The Metropolitan Airports Commission, the Eden Prairie Chamber of Commerce and Eden Prairie’s Flying Cloud Airport Advisory Commission has broken ground on a $27M expansion program that includes runway extensions, new taxiways, additional hangars and infrastructure improvements.
The project will enhance safety, increase storage capacity, allow more efficient use of the airport, and hopefully take some corporate jet traffic that currently has to stop at Minneapolis-St. Paul International (MSP) for passengers or fuel, says Patrick Hogan, spokesman for the MAC.
“That will help reduce congestion at MSP,” he says.
Currently, the longest runway at Flying Cloud is only 3,909 feet, which is too short for many aircraft at the reliever airport to take off fully loaded. That prevents some businesses from carrying as many passengers, bags or cargo as their aircraft were designed to accommodate. When completed, one runway at Flying Cloud (FCM) will be 3,900 feet and the other will be 5,000 feet. Federal aviation grants will cover about $8.65M for runway improvements.
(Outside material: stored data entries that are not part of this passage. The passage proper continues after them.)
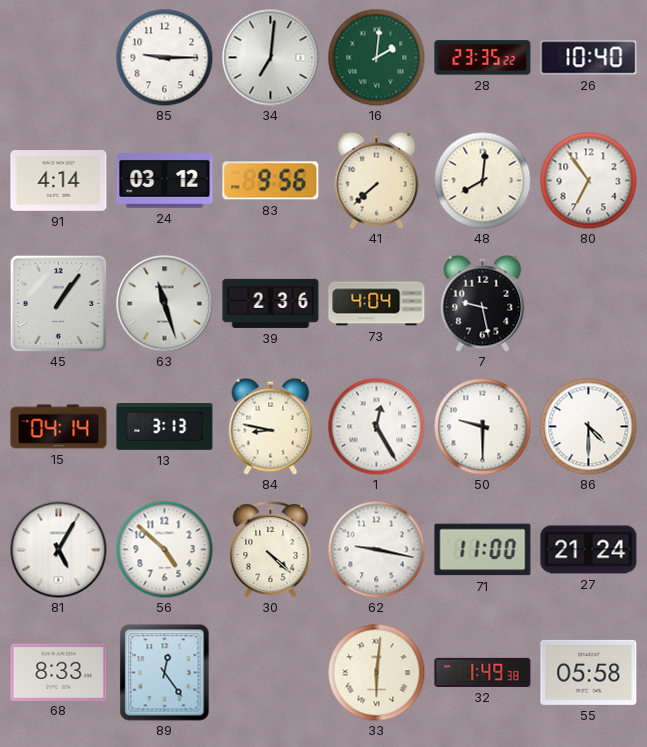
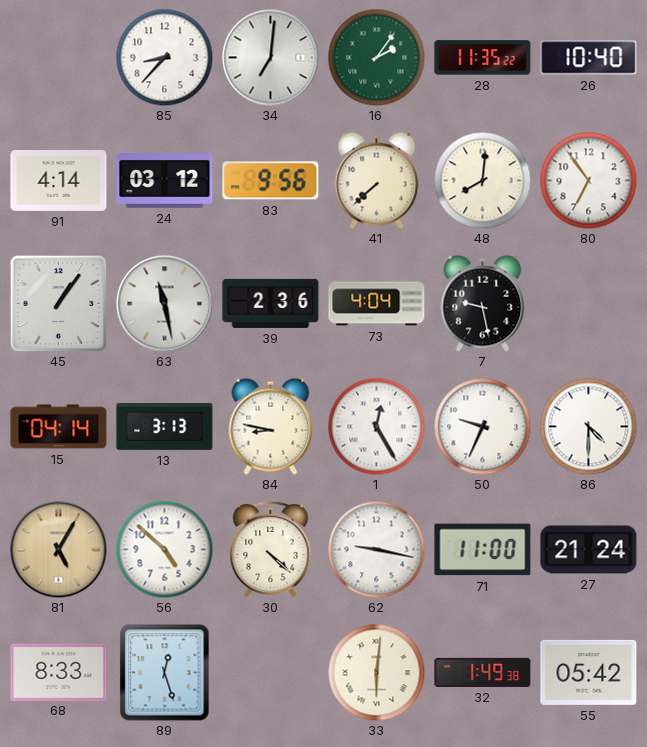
85: 9:15 -> 8:37
16: 2:01 -> 2:06
28: 23:35 -> 11:35
63: 11:27 -> 11:28
50: 9:30 -> 9:34
81 dial: white -> champagne
89: 12:24 -> 12:27
55: 05:58 -> 05:42
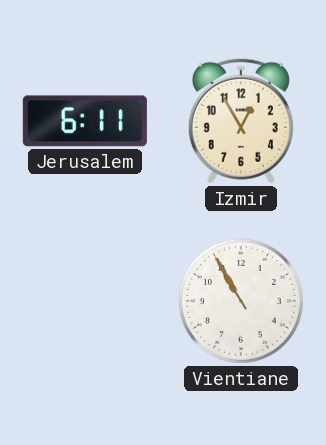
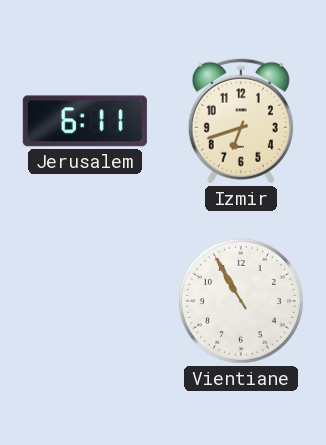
Izmir: 12:55 -> 6:42
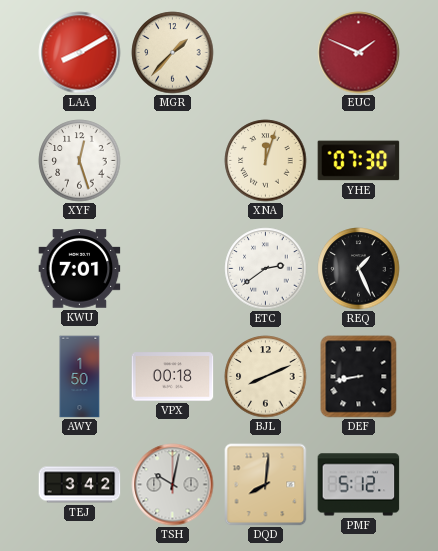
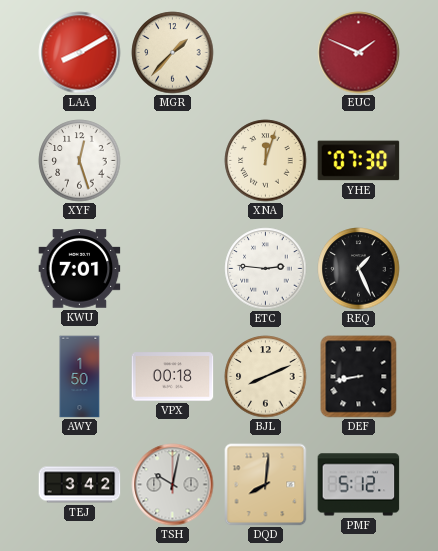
ETC: 2:39 -> 2:46
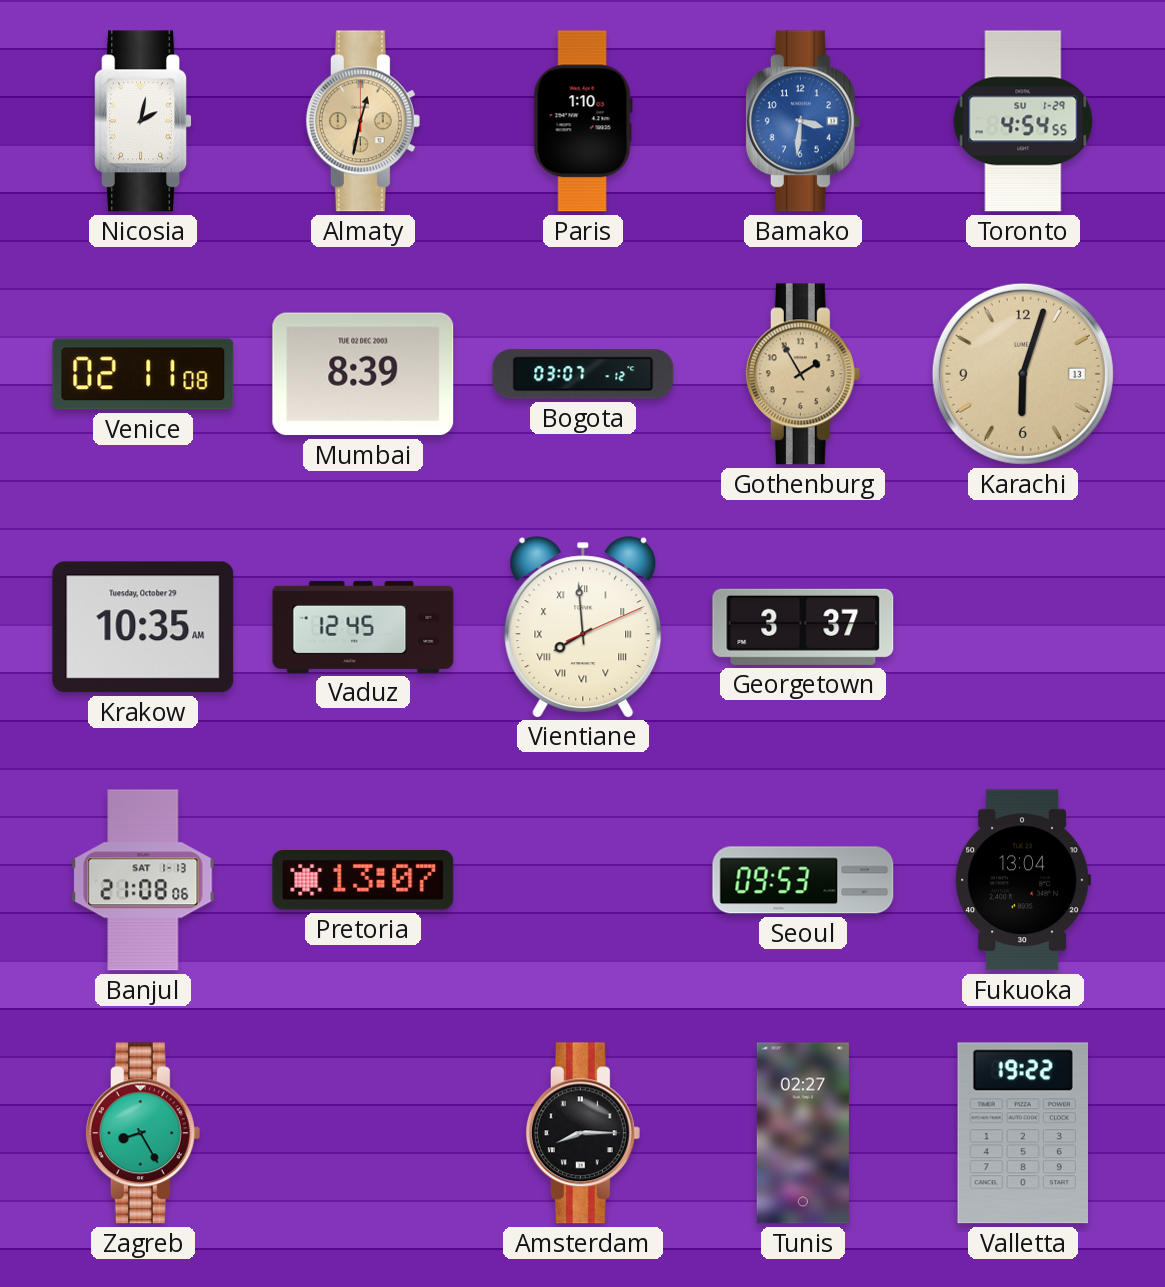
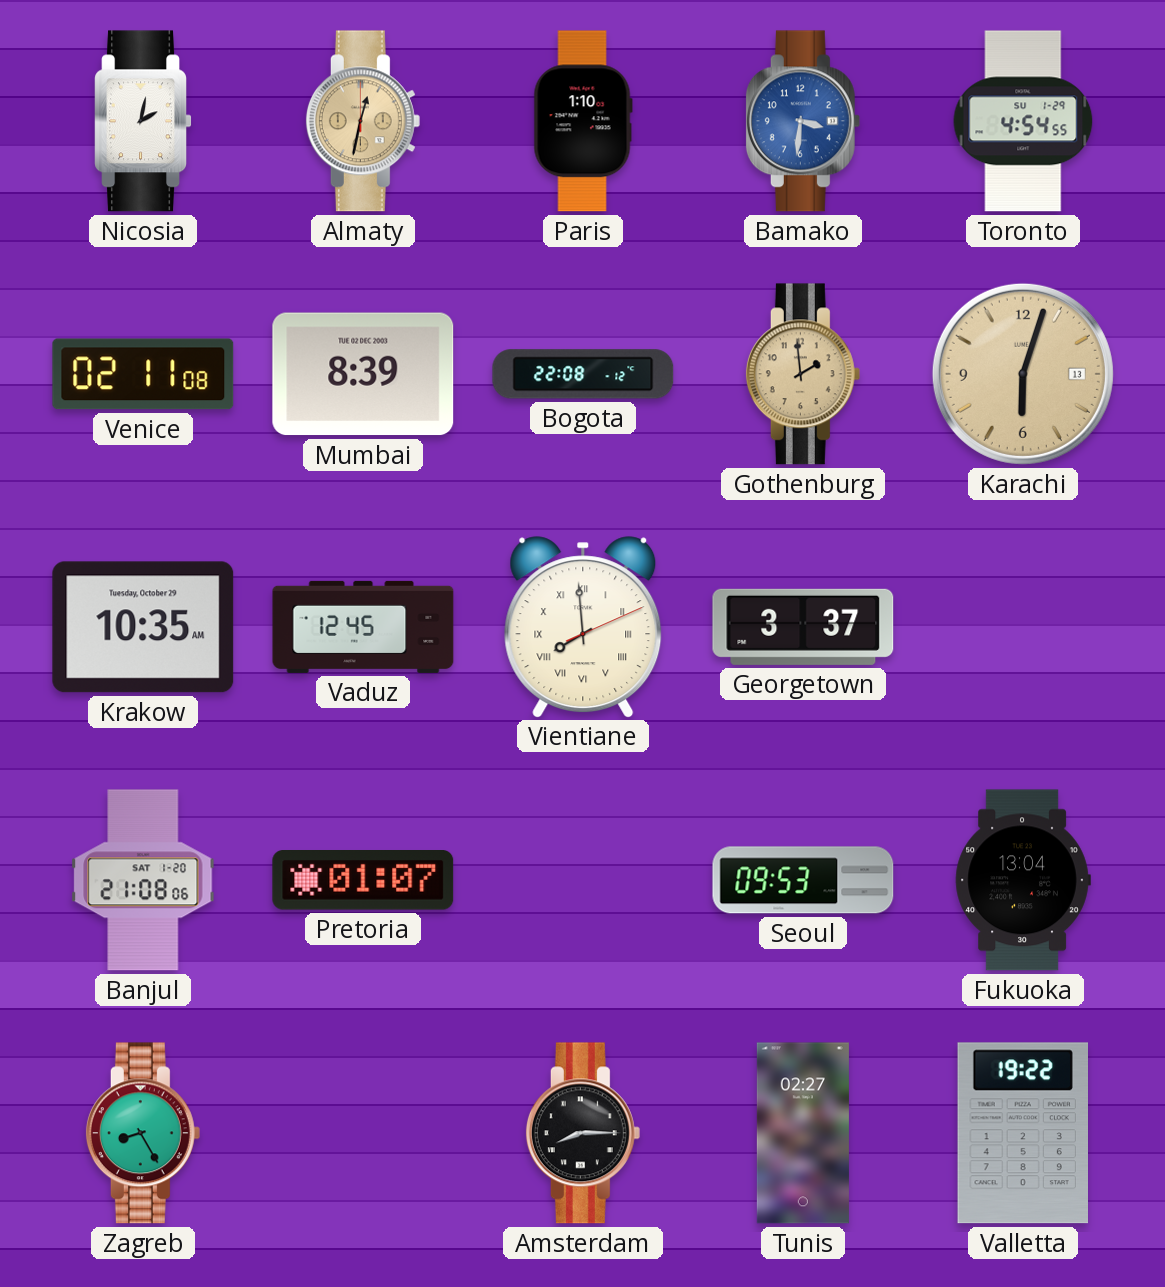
Bogota: 03:07 -> 22:08
Gothenburg: 1:55 -> 1:59
Banjul date: SAT 1-13 -> SAT 1-20
Pretoria: 13:07 -> 01:07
About $10M of the cost for new building development will be funded by airport users; the MAC will fund the remaining $8.4M.
The project will begin this summer and run through the winter of 2010.
“This day has been nearly two decades in the making,” says Jack Lanners, MAC chairman, in a statement. “By investing in the future of Flying Cloud Airport, we are investing in the future economic vitality of Minnesota.”